Abstract

Currently, guidelines have recommended that shear wave elastography (SWE) techniques can replace liver biopsy for fibrosis staging in several clinical scenarios. Indeed, liver biopsy for chronic liver disease is now seldom required outside the research setting. Stiffness is a quantitative estimate, whereas the histological scoring systems for liver fibrosis are based on categorical scales.
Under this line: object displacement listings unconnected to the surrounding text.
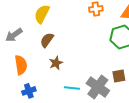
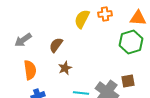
yellow semicircle: (42, 14) -> (82, 19), moved

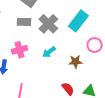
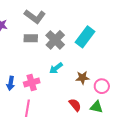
pink circle: (95, 45) -> (102, 86), moved
pink cross: (20, 50) -> (32, 83), moved

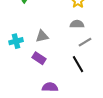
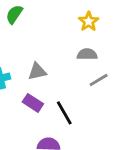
black line: (78, 64) -> (64, 113), moved

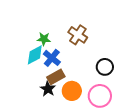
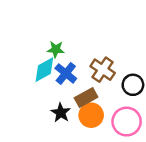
brown cross: (78, 35) -> (103, 70), moved
brown rectangle: (56, 77) -> (86, 97), moved

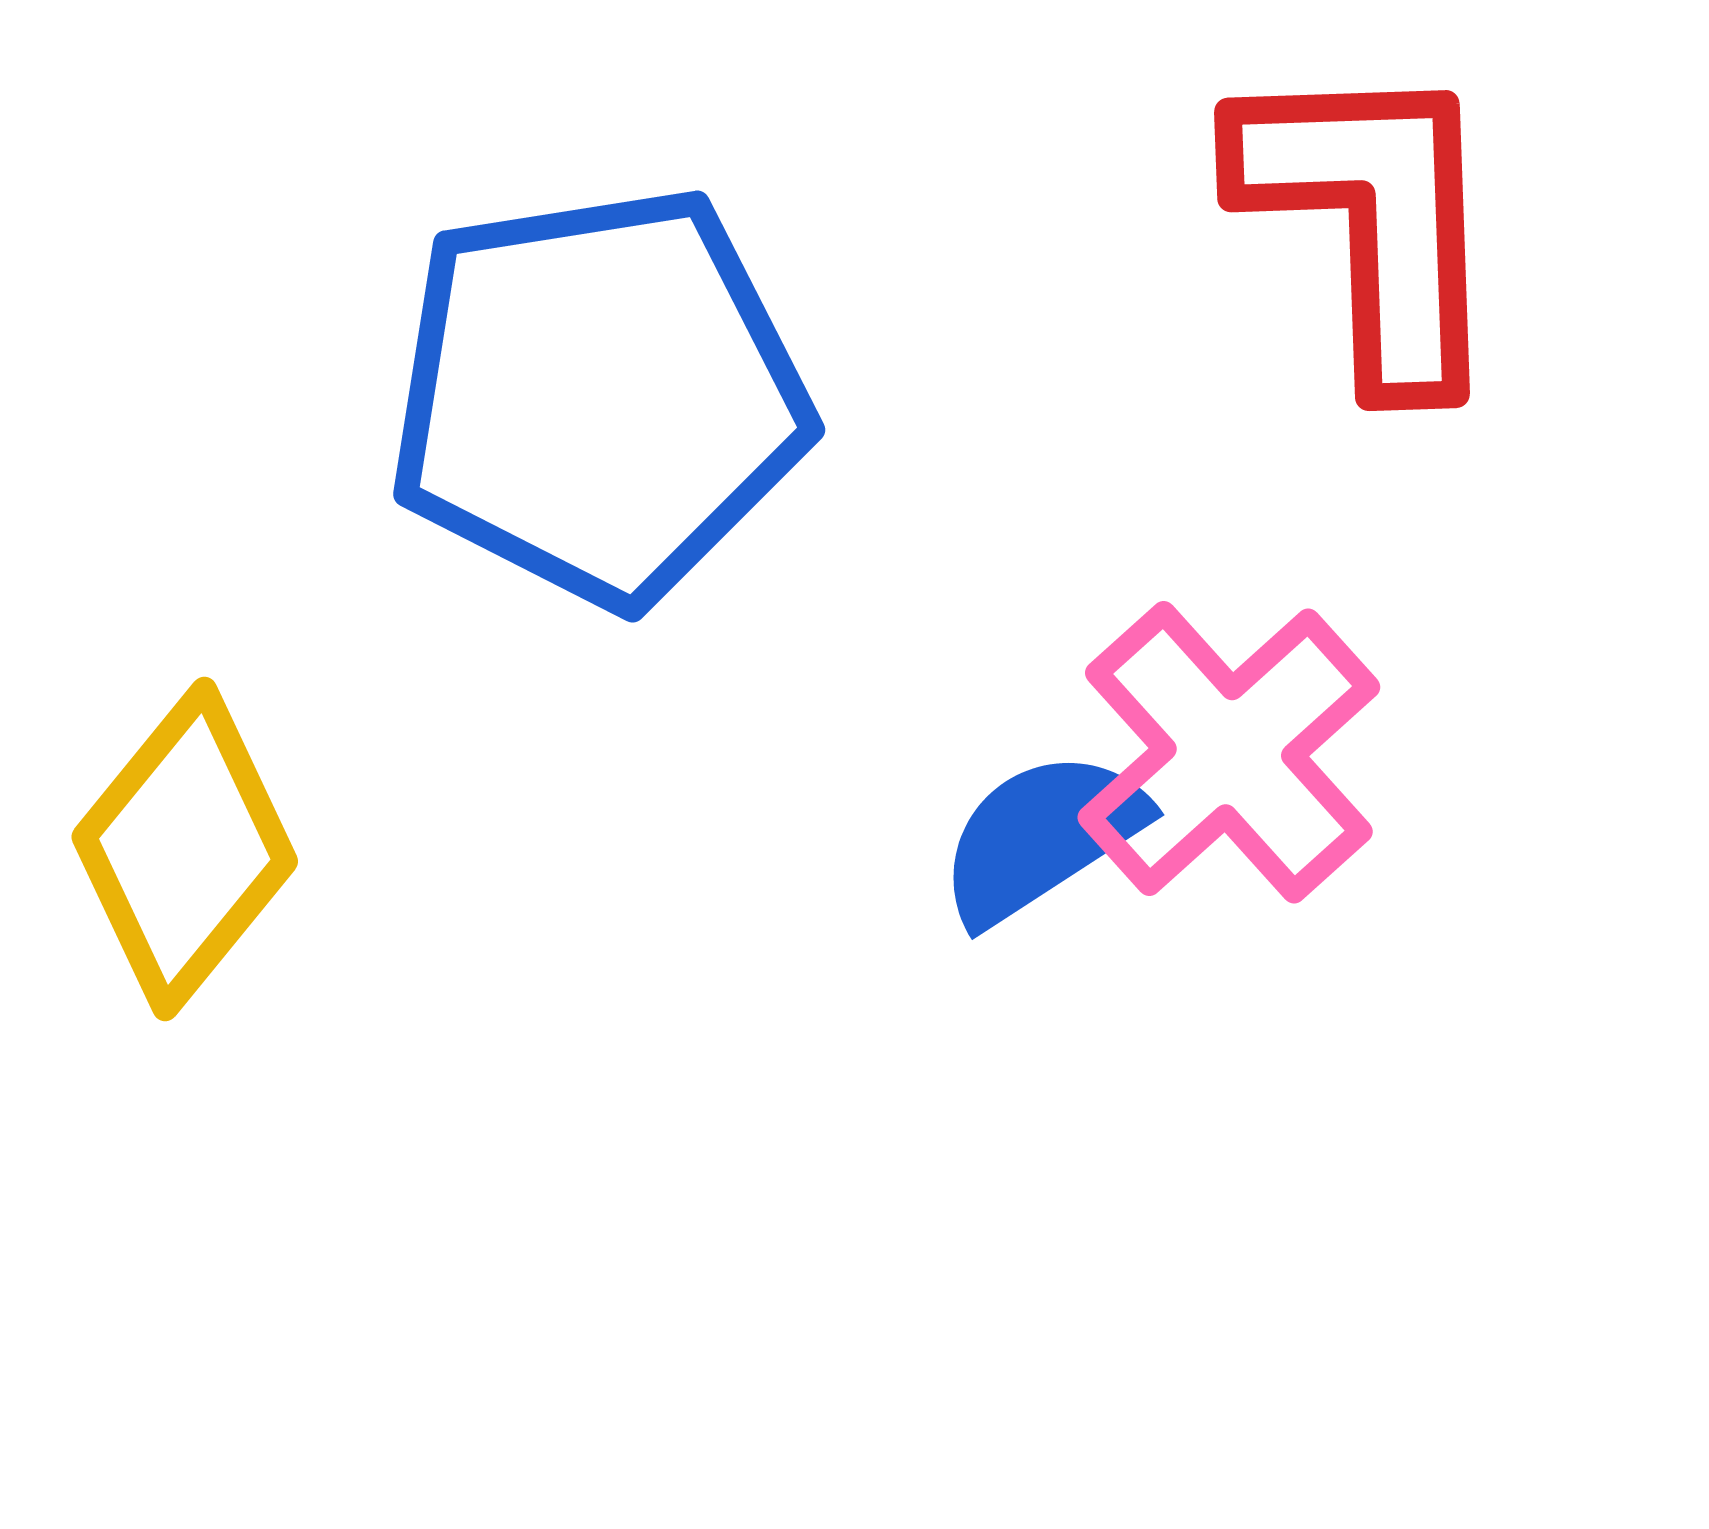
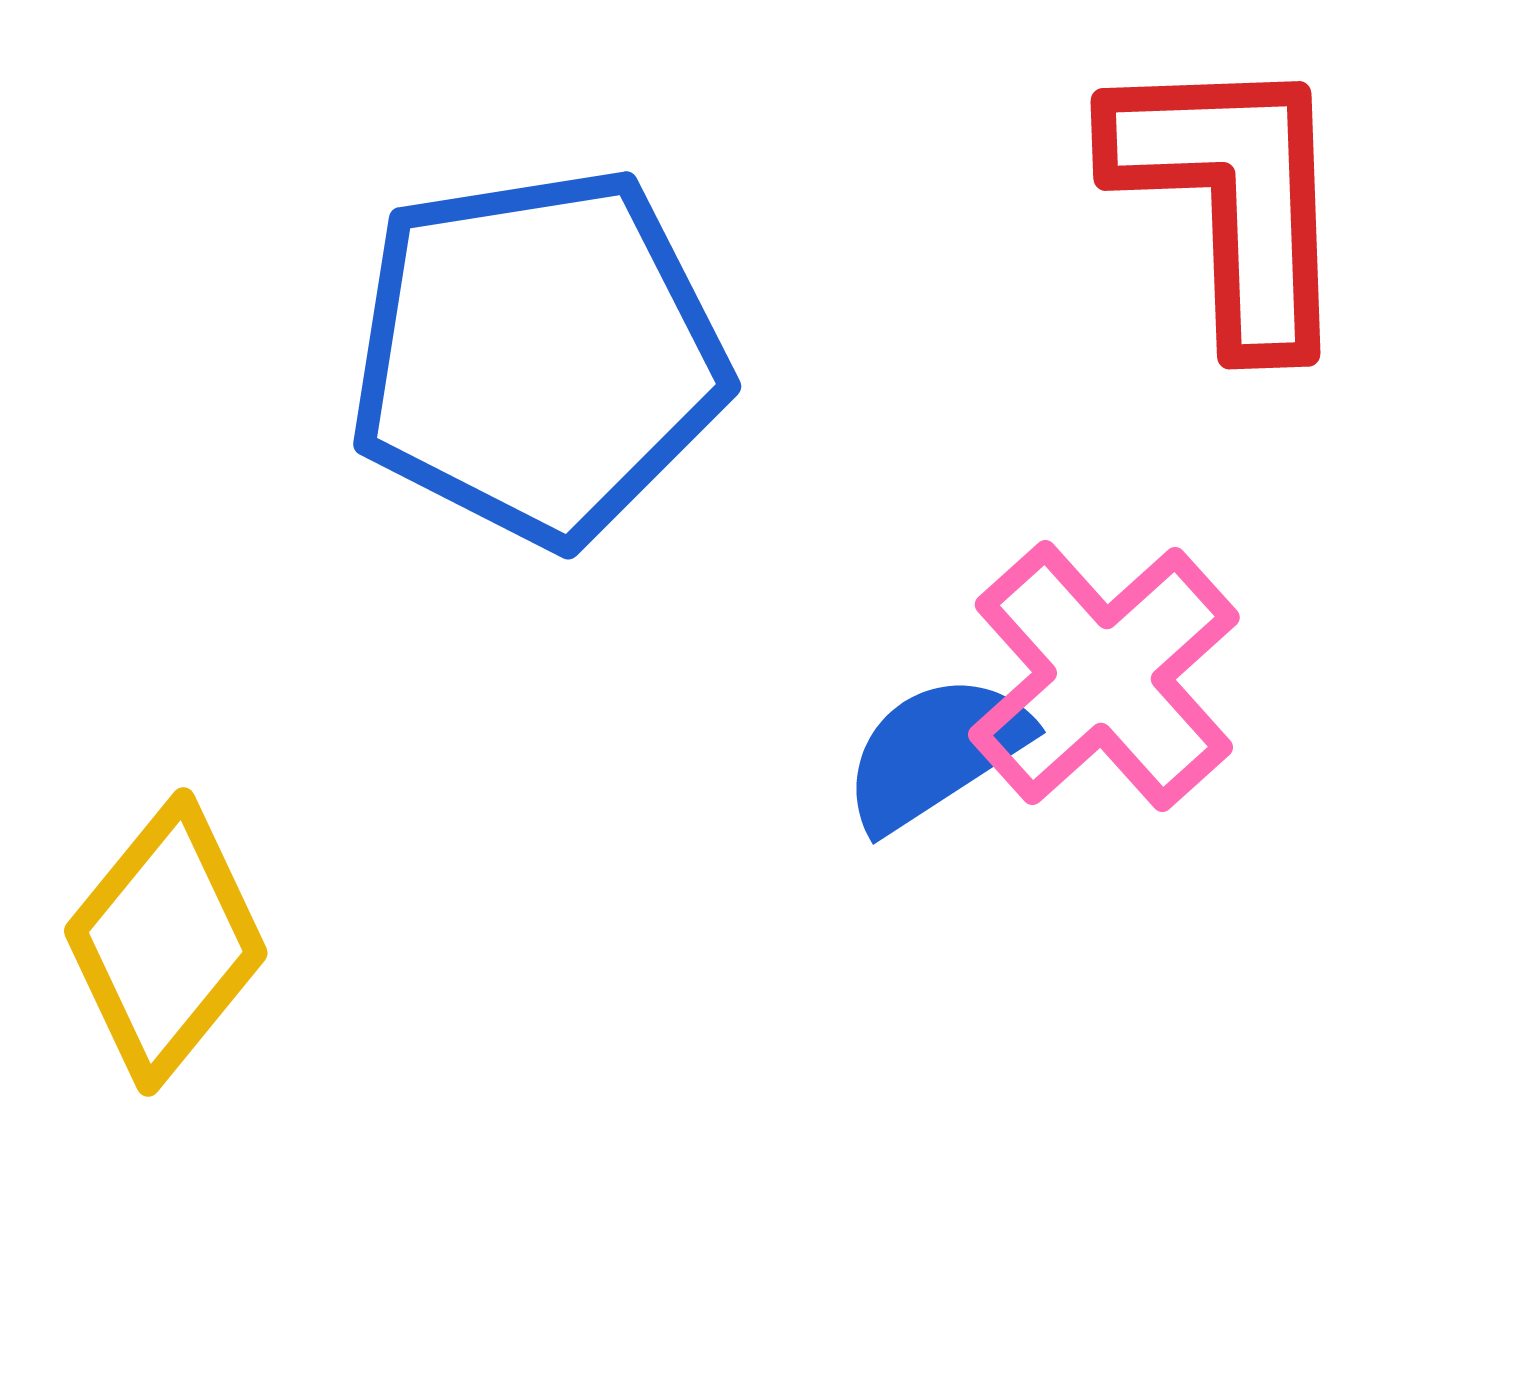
yellow diamond: (185, 849) -> (166, 942), moved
Therefore, even in the “ideal” conditions, an overlap between consecutive stages of liver fibrosis is inevitable when using liver stiffness as a surrogate marker of liver fibrosis. From a clinical point of view, the term compensated advanced chronic liver disease (cACLD), which includes F3 and F4 stages, is currently used. Based on it, in patients with chronic viral hepatitis and nonalcoholic fatty liver disease the “rule of 4” has been proposed for the acoustic radiation force imaging techniques and the “rule of 5” for vibration controlled transient elastography (VCTE). SWE techniques can be used also to evaluate the clinical outcome, including the risk of liver-related events after successful antiviral treatment. In patients with alcohol-related liver disease, cACLD is the main predictor of long-term survival; therefore it is of utmost importance to diagnose patients with advanced fibrosis before decompensation occurs to promote abstinence and to improve survival. Very few studies for assessing liver fibrosis in cholestatic and autoimmune liver disease exist and have been performed in a small number of subjects, mostly using VCTE. In children, SWE techniques can be used to separate normal from abnormal as well as serially monitor individuals over time for disease progression or regression in the treatment setting.